# Vegetables for bottom feeders



## C-kidder (Aug 2, 2014)

Just wondering what everybody else throws in their tank for the pleco's and other bottom feeders in their tanks. I usually throw in the basic zucchini and spinach but find that when I put in broccoli and some of the other more healthy veggies they do not get touched. Carrot's are hit and miss depending on the tank, The only one that is always gone after a night is the zucchini. I heard/seen people use potato's and other starches but haven't tried to many different types. What do you guys and gals use to feed your fish? 
Thanks


----------



## Plumberboy (Jun 2, 2014)

Zucchini only for me. It's easy, i just carve out the seeds. Seems to keep the tanks a little cleaner.


----------



## ddcool (Jul 31, 2012)

canned french cut green beans as a special treat. Plecos are crazy about those ! They
also like thawed frozen brussels sprouts. Stinks up the house though.


----------



## peppy2013 (Feb 19, 2013)

Broccoli, zucchini, sweet potato, carrots, green beans, dandelion greens, beet greens, the occasional mushroom and apple slices  plecos eat more veggies than my hubby and kids combined lol. I never salt my veg when I steam it so that if there is any left in the pot after dinner the fish get it instead of putting it in the fridge or tossing it


----------



## Vancitycam (Oct 23, 2012)

Zucchini but I just cut stick n drop I'm too lazy to carve anything lol. And from time to time I thaw frozen peas in a bowl of tank water then "pop" them out the skin and drop them in the tank but my fish eat them too so its best to prepare a small handful and dump in at once so they make it to my bottom feeders. 

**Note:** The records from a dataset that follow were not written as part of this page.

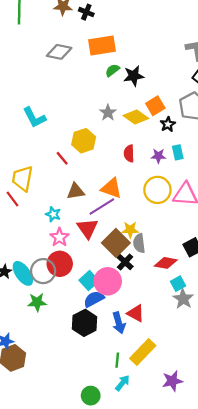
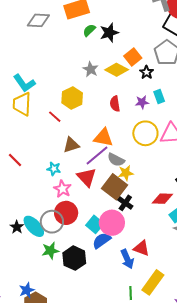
yellow trapezoid: (22, 178) -> (22, 104), moved
gray semicircle: (139, 243) -> (116, 160), moved, turned -48
black hexagon: (85, 323) -> (74, 258), moved

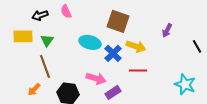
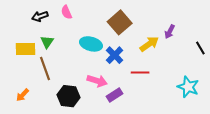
brown square: (118, 21) -> (120, 22), turned 30
yellow rectangle: (23, 36) -> (26, 49), moved
yellow arrow: (136, 46) -> (149, 44), moved, turned -54
orange arrow: (34, 89) -> (23, 95), moved

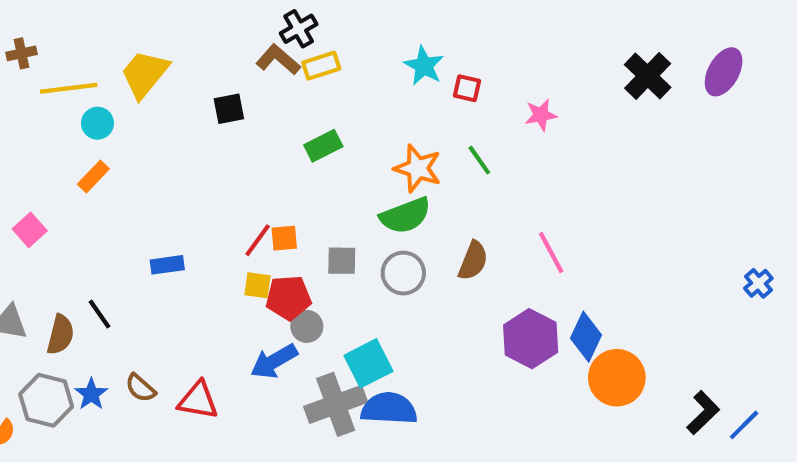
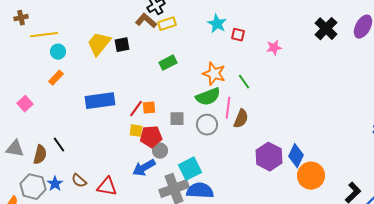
yellow trapezoid: (145, 74) -> (99, 44), moved
green line: (479, 160) -> (244, 82), moved
pink line: (551, 252) -> (228, 108), moved, turned 35
blue rectangle: (167, 265) -> (100, 101), moved, size x1.8

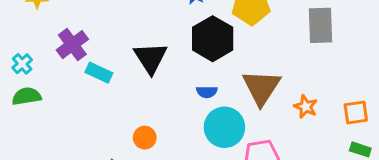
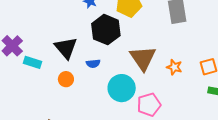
blue semicircle: (207, 92) -> (93, 64), moved
orange circle: (145, 138) -> (66, 79), moved

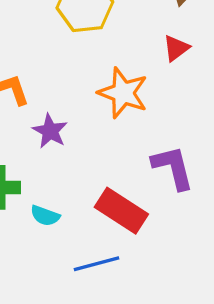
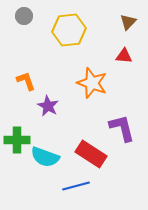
red triangle: (176, 48) -> (124, 56), turned 42
cyan semicircle: (45, 216) -> (45, 157), size x1.6

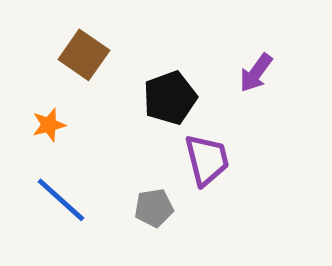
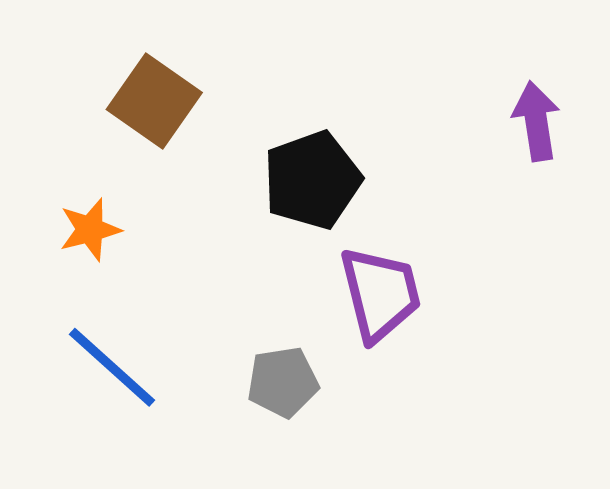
purple arrow: (256, 73) -> (536, 121), moved, turned 135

Zucchini and peas for mine but I hear some people feed lettuce too but can't remember what kind. I figure between two added veggies plus natural algae growth and plants they eat and drift wood they clean and nls I see them swim up and take its fine with whats there.


----------



## Bunny (Oct 13, 2013)

Really just zucchini for my pleco. I've tried carrots and although the shrimp and snails love them, the pleco and corries ignore it. Sometimes I'll pick the peas and beans out of a handful of frozen mixed veggies and nuke them for the fish... they seem to go down okay. Also cucumber if I'm out of zucchini but have cucumber on hand, its not as well liked as the zucchini though


----------



## hi-revs (Nov 3, 2010)

Zucchini and peppers for me


----------



## The Guy (Nov 26, 2010)

When I had fresh water I fed them sweet potato or Zucchini on a fork, Zucchini seemed to be the favorite.


----------



## mikebike (Sep 8, 2010)

My most favorured by the fish is Romain lettice.

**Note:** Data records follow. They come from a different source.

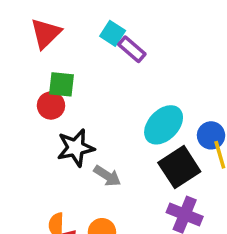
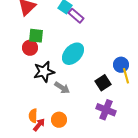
cyan ellipse: (164, 125) -> (73, 54), moved
black square: (179, 167) -> (103, 83), size x0.7

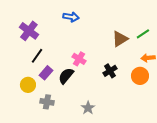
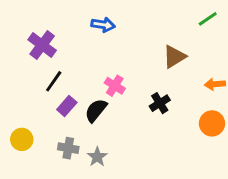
green line: (143, 34) -> (208, 19), moved
orange circle: (140, 76) -> (212, 123), moved
yellow circle: (28, 85) -> (22, 139), moved
gray star: (88, 108) -> (97, 157), moved

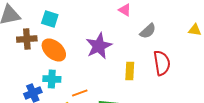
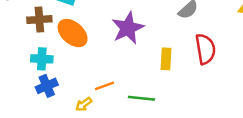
cyan cross: (52, 79) -> (42, 59), moved

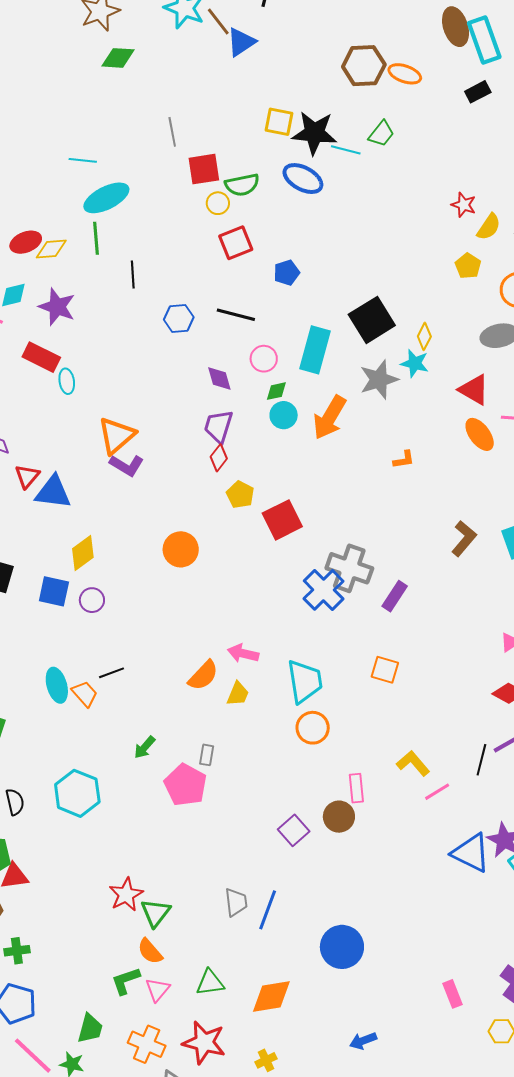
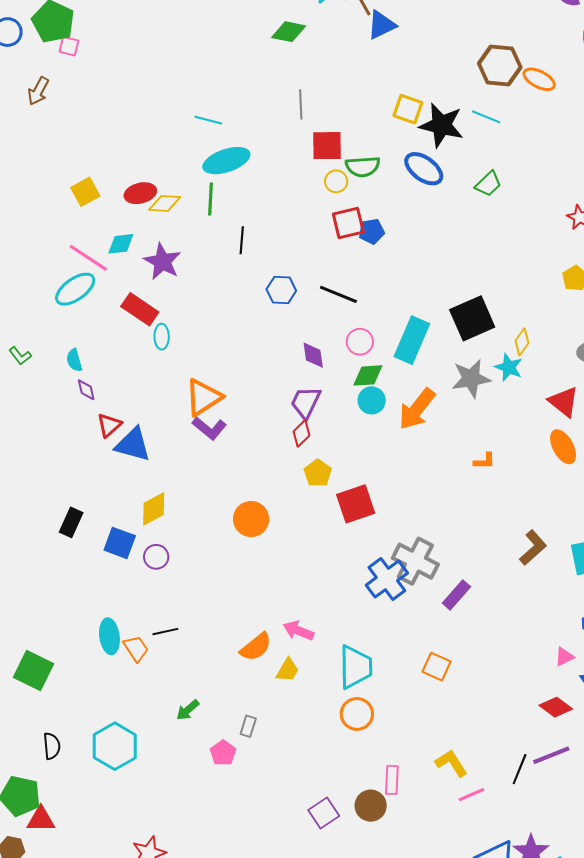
green diamond: (118, 58) -> (289, 32), moved
green trapezoid: (382, 134) -> (488, 184), moved
cyan line: (346, 150) -> (486, 117), moved
blue pentagon: (287, 273) -> (372, 231), moved
green diamond: (276, 391) -> (368, 375), size x1.4
pink pentagon: (185, 785) -> (223, 753), size x0.6

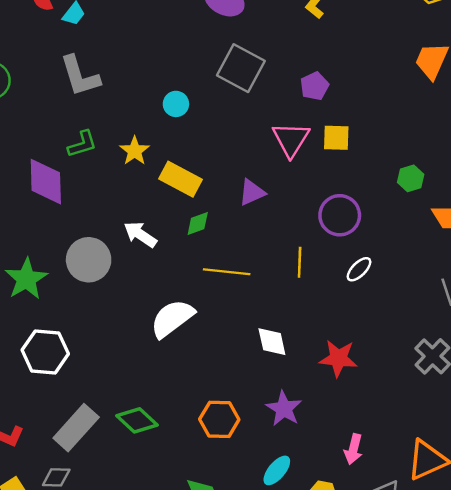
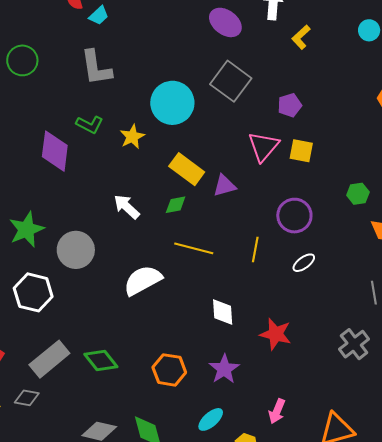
cyan circle: (176, 104) -> (172, 103), size x2.0
green L-shape: (82, 144) -> (90, 124), turned 36
yellow rectangle: (181, 179) -> (187, 169), moved
gray circle: (89, 260) -> (76, 250), moved

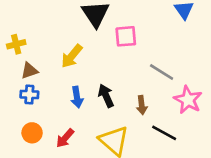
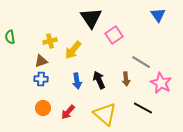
pink square: (126, 36) -> (114, 35), turned -30
yellow cross: (16, 44) -> (50, 41), moved
brown arrow: (142, 105) -> (126, 79), moved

Second place goes to long English cucumbers.

I use/sell large 3.5 " saftey pins to weigh the vegies down


----------



## Longimanus (Apr 21, 2010)

Cucumber, thawed frozen peas and romaine lettuce. I found zucchini was messier, but I will try carving the seeds out. 

do you guys cook the sweet potato first?


----------



## peppy2013 (Feb 19, 2013)

I just toss the sweet potato in raw, for me even lightly cooking it made a mess


----------



## Livyding (Feb 6, 2013)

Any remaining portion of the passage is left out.